Agostini H T, Ryschkewitsch C F, Singer E J, Stoner G L
Laboratory of Experimental Neuropathology, NINDS National Institutes of Health, Bethesda, Maryland 20892, USA.
J Neurovirol. 1996 Aug;2(4):259-67. doi: 10.3109/13550289609146889.

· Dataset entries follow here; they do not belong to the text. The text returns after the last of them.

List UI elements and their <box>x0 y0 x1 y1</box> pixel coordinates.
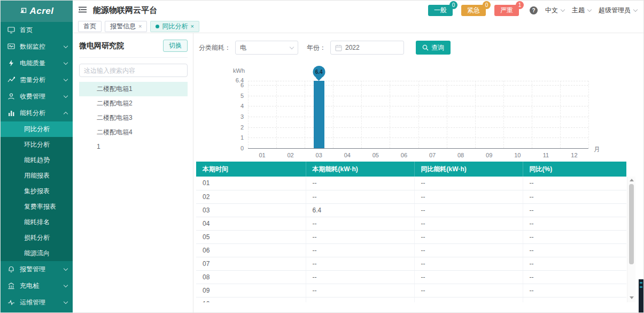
query-button-label: 查询 <box>431 43 444 52</box>
chevron-down-icon <box>561 7 565 11</box>
theme-label: 主题 <box>572 6 585 15</box>
x-axis-tick-label: 03 <box>316 152 322 158</box>
alarm-badge-label: 严重 <box>500 6 513 14</box>
sidebar-subitem-yoy-analysis[interactable]: 同比分析 <box>1 121 73 137</box>
x-axis-tick-label: 06 <box>401 152 407 158</box>
floating-widget[interactable] <box>639 279 643 312</box>
user-dropdown[interactable]: 超级管理员 <box>599 6 637 15</box>
x-axis-tick-label: 10 <box>514 152 521 158</box>
sidebar-subitem-tariff-report[interactable]: 复费率报表 <box>1 199 73 215</box>
chevron-down-icon <box>587 7 592 11</box>
chart-bar-03[interactable] <box>314 81 324 148</box>
sidebar-item-fee-management[interactable]: 收费管理 <box>1 88 73 105</box>
scrollbar-thumb[interactable] <box>629 184 634 264</box>
sidebar-subitem-energy-report[interactable]: 用能报表 <box>1 168 73 184</box>
sidebar: Acrel 首页数据监控电能质量需量分析收费管理能耗分析同比分析环比分析能耗趋势… <box>1 1 73 313</box>
sidebar-item-ops-management[interactable]: 运维管理 <box>1 294 73 311</box>
year-label: 年份： <box>307 43 326 52</box>
table-cell: -- <box>414 297 523 302</box>
gridline-v <box>475 81 476 148</box>
table-row: 036.4---- <box>196 203 626 217</box>
chevron-down-icon <box>290 44 294 49</box>
tab-yoy-analysis[interactable]: 同比分析× <box>150 21 199 32</box>
sidebar-subitem-mom-analysis[interactable]: 环比分析 <box>1 137 73 152</box>
alarm-badge-urgent[interactable]: 紧急0 <box>461 5 486 16</box>
table-cell: -- <box>523 243 626 257</box>
y-axis-tick-label: 5 <box>226 93 244 99</box>
demand-analysis-icon <box>7 76 15 84</box>
sidebar-subitem-energy-ranking[interactable]: 能耗排名 <box>1 215 73 230</box>
table-cell: -- <box>306 217 414 230</box>
table-cell: -- <box>523 270 626 284</box>
tab-home[interactable]: 首页 <box>78 21 102 32</box>
x-axis-line <box>248 148 588 149</box>
sidebar-menu: 首页数据监控电能质量需量分析收费管理能耗分析同比分析环比分析能耗趋势用能报表集抄… <box>1 22 73 311</box>
chart-marker-label: 6.4 <box>313 66 325 78</box>
sidebar-item-data-monitor[interactable]: 数据监控 <box>1 39 73 55</box>
tree-title: 微电网研究院 <box>79 41 124 51</box>
table-cell: -- <box>523 230 626 243</box>
sidebar-subitem-energy-flow[interactable]: 能源流向 <box>1 246 73 261</box>
year-input[interactable]: 2022 <box>330 41 404 55</box>
help-icon[interactable]: ? <box>530 6 538 14</box>
y-axis-tick-label: 0 <box>226 145 244 151</box>
sidebar-item-home[interactable]: 首页 <box>1 22 73 39</box>
scroll-up-icon[interactable] <box>630 179 634 181</box>
y-axis-max-label: 6.4 <box>226 77 244 83</box>
sidebar-item-charging-pile[interactable]: 充电桩 <box>1 278 73 294</box>
table-header-cell: 本期时间 <box>196 162 306 177</box>
table-cell: -- <box>306 190 414 203</box>
alarm-badge-general[interactable]: 一般0 <box>428 5 453 16</box>
logo: Acrel <box>1 1 73 22</box>
sidebar-subitem-loss-analysis[interactable]: 损耗分析 <box>1 230 73 246</box>
table-cell: -- <box>414 257 523 270</box>
tree-search-input[interactable] <box>79 64 188 77</box>
scroll-down-icon[interactable] <box>630 296 634 299</box>
theme-dropdown[interactable]: 主题 <box>572 6 591 15</box>
chevron-down-icon <box>64 44 68 48</box>
gridline-v <box>447 81 447 148</box>
tree-item[interactable]: 二楼配电箱4 <box>79 125 188 140</box>
chevron-down-icon <box>633 7 638 11</box>
data-table-wrap: 本期时间本期能耗(kW·h)同比能耗(kW·h)同比(%) 01------02… <box>196 162 635 302</box>
submenu-energy-analysis: 同比分析环比分析能耗趋势用能报表集抄报表复费率报表能耗排名损耗分析能源流向 <box>1 121 73 261</box>
sidebar-item-label: 充电桩 <box>20 281 64 291</box>
tree-item[interactable]: 二楼配电箱1 <box>79 82 188 96</box>
table-cell: 07 <box>196 257 306 270</box>
category-select[interactable]: 电 <box>235 41 298 55</box>
table-cell: -- <box>414 177 523 190</box>
table-cell: 08 <box>196 270 306 284</box>
tab-bar: 首页报警信息×同比分析× <box>73 20 643 33</box>
query-button[interactable]: 查询 <box>416 41 451 55</box>
close-icon[interactable]: × <box>138 23 142 29</box>
tree-item[interactable]: 1 <box>79 140 188 154</box>
gridline-v <box>333 81 333 148</box>
table-scrollbar[interactable] <box>627 177 635 302</box>
tree-item[interactable]: 二楼配电箱3 <box>79 111 188 125</box>
switch-button[interactable]: 切换 <box>163 40 188 52</box>
sidebar-subitem-meter-reading-report[interactable]: 集抄报表 <box>1 184 73 199</box>
sidebar-subitem-energy-trend[interactable]: 能耗趋势 <box>1 152 73 168</box>
alarm-badges: 一般0紧急0严重1 <box>428 5 519 16</box>
chart: kWh01234566.4010203040506070809101112月6.… <box>193 56 643 158</box>
alarm-badge-critical[interactable]: 严重1 <box>494 5 519 16</box>
sidebar-item-alarm-management[interactable]: 报警管理 <box>1 261 73 278</box>
tree-item[interactable]: 二楼配电箱2 <box>79 96 188 111</box>
x-axis-suffix-label: 月 <box>594 145 600 154</box>
table-cell: -- <box>523 190 626 203</box>
close-icon[interactable]: × <box>190 23 193 29</box>
language-dropdown[interactable]: 中文 <box>545 6 564 15</box>
tree-list: 二楼配电箱1二楼配电箱2二楼配电箱3二楼配电箱41 <box>79 82 188 154</box>
sidebar-item-demand-analysis[interactable]: 需量分析 <box>1 72 73 88</box>
tab-alarm-info[interactable]: 报警信息× <box>105 21 147 32</box>
language-label: 中文 <box>545 6 558 15</box>
chevron-up-icon <box>64 112 68 116</box>
table-cell: 02 <box>196 190 306 203</box>
sidebar-item-energy-analysis[interactable]: 能耗分析 <box>1 105 73 121</box>
collapse-menu-icon[interactable] <box>78 5 88 15</box>
category-label: 分类能耗： <box>199 43 231 52</box>
table-row: 06------ <box>196 243 626 257</box>
table-cell: -- <box>523 297 626 302</box>
sidebar-item-power-quality[interactable]: 电能质量 <box>1 55 73 72</box>
x-axis-tick-label: 01 <box>259 152 265 158</box>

The human polyomavirus JC (JCV), which exists in different geographically based genotypes, causes the central demyelinating disease known as progressive multifocal leukoencephalopathy (PML). A coding region recombinant JCV Type 1/Type 3 (Type 4) is excreted in the urine of some 16% of individuals in the USA. In addition, occasional 'crossovers' in viral DNA sequence at type-specific sites in the coding region occur between JCV genotypes amplified from PML brain. For recombination to occur requires the existence of two different genotypes in the same host. Here we provide evidence from direct cycle sequencing of PCR products that different genotypes of JCV can be found in a single tissue sample. After non-type-specific PCR amplification, cycle sequencing produced 'split bands' at type determining sites which were resolved into type or subtype-specific sequences by subcloning of the PCR products. PCR products with split bands at typing sites were found in two brain samples and in one cerebrospinal fluid (CSF) from AIDS patients with PML and in the urine of four immunocompetent individuals. This indicates that co-infection with two viral types does not depend on severe immunocompromise. Combinations of genotypes found were Types 1A & 1B, 1A & 2, 1B & 2 and 2 & 3. In one doubly infected patient the major JCV type excreted in the urine changed within 1 week.
人类多瘤病毒JC(JCV)存在不同的基于地理位置的基因型,可引发称为进行性多灶性白质脑病(PML)的中枢脱髓鞘疾病。编码区重组JCV 1型/3型(4型)在美国约16%的个体尿液中排出。此外,从PML脑扩增的JCV基因型之间,在编码区的型特异性位点的病毒DNA序列偶尔会发生“交叉”。重组的发生需要同一宿主中存在两种不同的基因型。在此,我们通过对PCR产物进行直接循环测序提供证据,表明在单个组织样本中可发现不同基因型的JCV。非型特异性PCR扩增后,循环测序在型决定位点产生“分裂条带”,通过PCR产物亚克隆将其解析为型或亚型特异性序列。在两名患有PML的艾滋病患者的脑样本和一份脑脊液(CSF)以及四名免疫功能正常个体的尿液中,发现了在分型位点有分裂条带的PCR产物。这表明两种病毒类型的共同感染并不依赖于严重的免疫功能低下。发现的基因型组合有1A与1B、1A与2、1B与2以及2与3。在一名双重感染患者中,尿液中排出的主要JCV类型在1周内发生了变化。